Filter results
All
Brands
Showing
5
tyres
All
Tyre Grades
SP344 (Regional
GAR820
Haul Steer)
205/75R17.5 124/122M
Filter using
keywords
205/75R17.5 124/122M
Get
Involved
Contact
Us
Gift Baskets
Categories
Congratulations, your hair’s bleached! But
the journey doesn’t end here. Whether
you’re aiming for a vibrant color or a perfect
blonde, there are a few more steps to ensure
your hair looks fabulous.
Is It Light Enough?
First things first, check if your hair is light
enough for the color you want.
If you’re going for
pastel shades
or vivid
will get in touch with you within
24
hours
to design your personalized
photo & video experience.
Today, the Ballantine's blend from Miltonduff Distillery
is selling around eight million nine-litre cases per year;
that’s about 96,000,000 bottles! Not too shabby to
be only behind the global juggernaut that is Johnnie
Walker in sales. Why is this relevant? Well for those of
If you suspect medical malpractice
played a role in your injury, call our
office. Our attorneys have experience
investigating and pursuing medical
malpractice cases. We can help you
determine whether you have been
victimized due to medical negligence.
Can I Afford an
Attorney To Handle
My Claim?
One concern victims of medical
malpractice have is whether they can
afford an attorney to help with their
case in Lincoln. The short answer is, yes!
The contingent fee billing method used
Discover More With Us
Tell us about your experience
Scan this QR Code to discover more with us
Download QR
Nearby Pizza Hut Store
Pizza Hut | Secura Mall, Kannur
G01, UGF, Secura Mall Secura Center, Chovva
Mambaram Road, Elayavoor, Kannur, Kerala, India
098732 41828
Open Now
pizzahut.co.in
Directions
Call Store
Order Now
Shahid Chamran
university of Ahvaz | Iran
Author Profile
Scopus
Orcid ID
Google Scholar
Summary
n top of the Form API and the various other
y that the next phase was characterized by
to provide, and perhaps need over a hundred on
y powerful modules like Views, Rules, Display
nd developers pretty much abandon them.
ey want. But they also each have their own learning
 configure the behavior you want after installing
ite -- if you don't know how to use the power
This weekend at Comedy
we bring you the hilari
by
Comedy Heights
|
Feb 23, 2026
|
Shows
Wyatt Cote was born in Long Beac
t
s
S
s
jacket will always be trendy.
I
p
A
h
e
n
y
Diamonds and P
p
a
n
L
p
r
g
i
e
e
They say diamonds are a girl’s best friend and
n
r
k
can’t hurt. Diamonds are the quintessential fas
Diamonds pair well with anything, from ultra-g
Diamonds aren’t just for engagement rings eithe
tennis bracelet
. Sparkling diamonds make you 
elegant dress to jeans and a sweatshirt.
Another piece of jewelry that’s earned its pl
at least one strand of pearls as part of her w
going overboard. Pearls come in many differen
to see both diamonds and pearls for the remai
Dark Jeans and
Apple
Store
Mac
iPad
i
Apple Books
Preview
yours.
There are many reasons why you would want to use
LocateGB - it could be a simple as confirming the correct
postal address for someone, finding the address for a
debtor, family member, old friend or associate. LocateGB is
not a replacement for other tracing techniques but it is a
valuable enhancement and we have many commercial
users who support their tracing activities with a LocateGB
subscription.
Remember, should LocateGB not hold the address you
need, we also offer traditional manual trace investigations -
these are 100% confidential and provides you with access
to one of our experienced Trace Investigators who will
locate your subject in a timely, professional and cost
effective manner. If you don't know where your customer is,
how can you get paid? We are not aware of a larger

_Problem to solve_. The answer must be the complete set of entries, retyped exactly.

_Your response_.
Filter results
All
Brands
Showing
5
tyres
All
Tyre Grades
SP344 (Regional
GAR820
Haul Steer)
205/75R17.5 124/122M
Filter using
keywords
205/75R17.5 124/122M
Get
Involved
Contact
Us
Gift Baskets
Categories
Congratulations, your hair’s bleached! But
the journey doesn’t end here. Whether
you’re aiming for a vibrant color or a perfect
blonde, there are a few more steps to ensure
your hair looks fabulous.
Is It Light Enough?
First things first, check if your hair is light
enough for the color you want.
If you’re going for
pastel shades
or vivid
will get in touch with you within
24
hours
to design your personalized
photo & video experience.
Today, the Ballantine's blend from Miltonduff Distillery
is selling around eight million nine-litre cases per year;
that’s about 96,000,000 bottles! Not too shabby to
be only behind the global juggernaut that is Johnnie
Walker in sales. Why is this relevant? Well for those of
If you suspect medical malpractice
played a role in your injury, call our
office. Our attorneys have experience
investigating and pursuing medical
malpractice cases. We can help you
determine whether you have been
victimized due to medical negligence.
Can I Afford an
Attorney To Handle
My Claim?
One concern victims of medical
malpractice have is whether they can
afford an attorney to help with their
case in Lincoln. The short answer is, yes!
The contingent fee billing method used
Discover More With Us
Tell us about your experience
Scan this QR Code to discover more with us
Download QR
Nearby Pizza Hut Store
Pizza Hut | Secura Mall, Kannur
G01, UGF, Secura Mall Secura Center, Chovva
Mambaram Road, Elayavoor, Kannur, Kerala, India
098732 41828
Open Now
pizzahut.co.in
Directions
Call Store
Order Now
Shahid Chamran
university of Ahvaz | Iran
Author Profile
Scopus
Orcid ID
Google Scholar
Summary
n top of the Form API and the various other
y that the next phase was characterized by
to provide, and perhaps need over a hundred on
y powerful modules like Views, Rules, Display
nd developers pretty much abandon them.
ey want. But they also each have their own learning
 configure the behavior you want after installing
ite -- if you don't know how to use the power
This weekend at Comedy
we bring you the hilari
by
Comedy Heights
|
Feb 23, 2026
|
Shows
Wyatt Cote was born in Long Beac
t
s
S
s
jacket will always be trendy.
I
p
A
h
e
n
y
Diamonds and P
p
a
n
L
p
r
g
i
e
e
They say diamonds are a girl’s best friend and
n
r
k
can’t hurt. Diamonds are the quintessential fas
Diamonds pair well with anything, from ultra-g
Diamonds aren’t just for engagement rings eithe
tennis bracelet
. Sparkling diamonds make you 
elegant dress to jeans and a sweatshirt.
Another piece of jewelry that’s earned its pl
at least one strand of pearls as part of her w
going overboard. Pearls come in many differen
to see both diamonds and pearls for the remai
Dark Jeans and
Apple
Store
Mac
iPad
i
Apple Books
Preview
yours.
There are many reasons why you would want to use
LocateGB - it could be a simple as confirming the correct
postal address for someone, finding the address for a
debtor, family member, old friend or associate. LocateGB is
not a replacement for other tracing techniques but it is a
valuable enhancement and we have many commercial
users who support their tracing activities with a LocateGB
subscription.
Remember, should LocateGB not hold the address you
need, we also offer traditional manual trace investigations -
these are 100% confidential and provides you with access
to one of our experienced Trace Investigators who will
locate your subject in a timely, professional and cost
effective manner. If you don't know where your customer is,
how can you get paid? We are not aware of a larger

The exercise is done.